Red Hat Bugzilla – Bug 1146791
CVE-2014-7186 bash: parser can allow out-of-bounds memory access while handling redir_stack
Last modified: 2014-10-22 04:25:49 EDT
It was discovered that the fixed-sized redir_stack could be forced to overflow in the Bash parser, resulting in memory corruption, and possibly leading to arbitrary code execution when evaluating untrusted input that would not otherwise be run as code.

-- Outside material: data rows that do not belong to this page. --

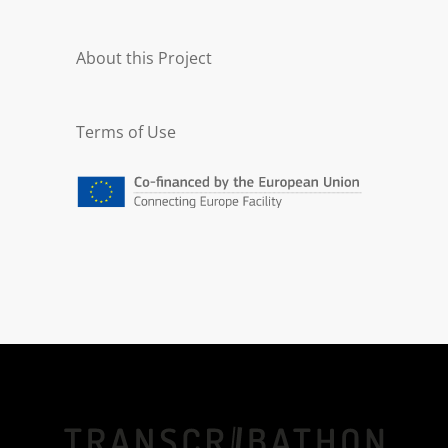
EDM Begin:
1915-05
About this Project
EDM End:
1918-04
Terms of Use
EDM Language:
mul
EDM Agent:
Ernst Kleiber |
europeana19141918:agent/ed
c0e36ee56e91b34604ab55a8b
1674c
DC Description:
Auszüge aus dem Manuskript
seines Werkes Die Natur
Turkestans (96 Seiten
Handschrift, 43 Bildtafeln). Es
enthält detailliert
Zeichnungen der Flora und
Fauna Turkestans von Ernst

This issue was discovered by Florian Weimer of Red Hat Product Security.
Created attachment 942613 [details]
Patch for CVE-2014-7186 and CVE-2014-7187
Patch for CVE-2014-7186 and CVE-2014-7187 that was applied to bash 4.3 packages in Fedora.
(Note that patch file name incorrectly mentions CVE-2014-7169.)
The first to hunks of the patch are fix for this issue, the last one is for the CVE-2014-7187 (bug 1146804).
A patch for this issue was applied to the bash packages in Red Hat Enterprise Linux via RHSA-2014:1306, RHSA-2014:1311, and RHSA-2014:1312:
The errata do not mention the CVE in the description, as the CVE is was only assigned after those updates were released.
Is this patched via RHSA-2014:1293 in Red Hat Enterprise Linux 5?
Comment 4 above already answers your question.
This issue has been addressed in the following products:
RHEV Manager version 3.4
Via RHSA-2014:1354 https://rhn.redhat.com/errata/RHSA-2014-1354.html
A patch for this issue was applied to the bash packages in Red Hat Enterprise Linux via RHSA-2014:1306, RHSA-2014:1311, and RHSA-2014:1312. The errata do not mention the CVE in the description, as the CVE was only assigned after those updates were released.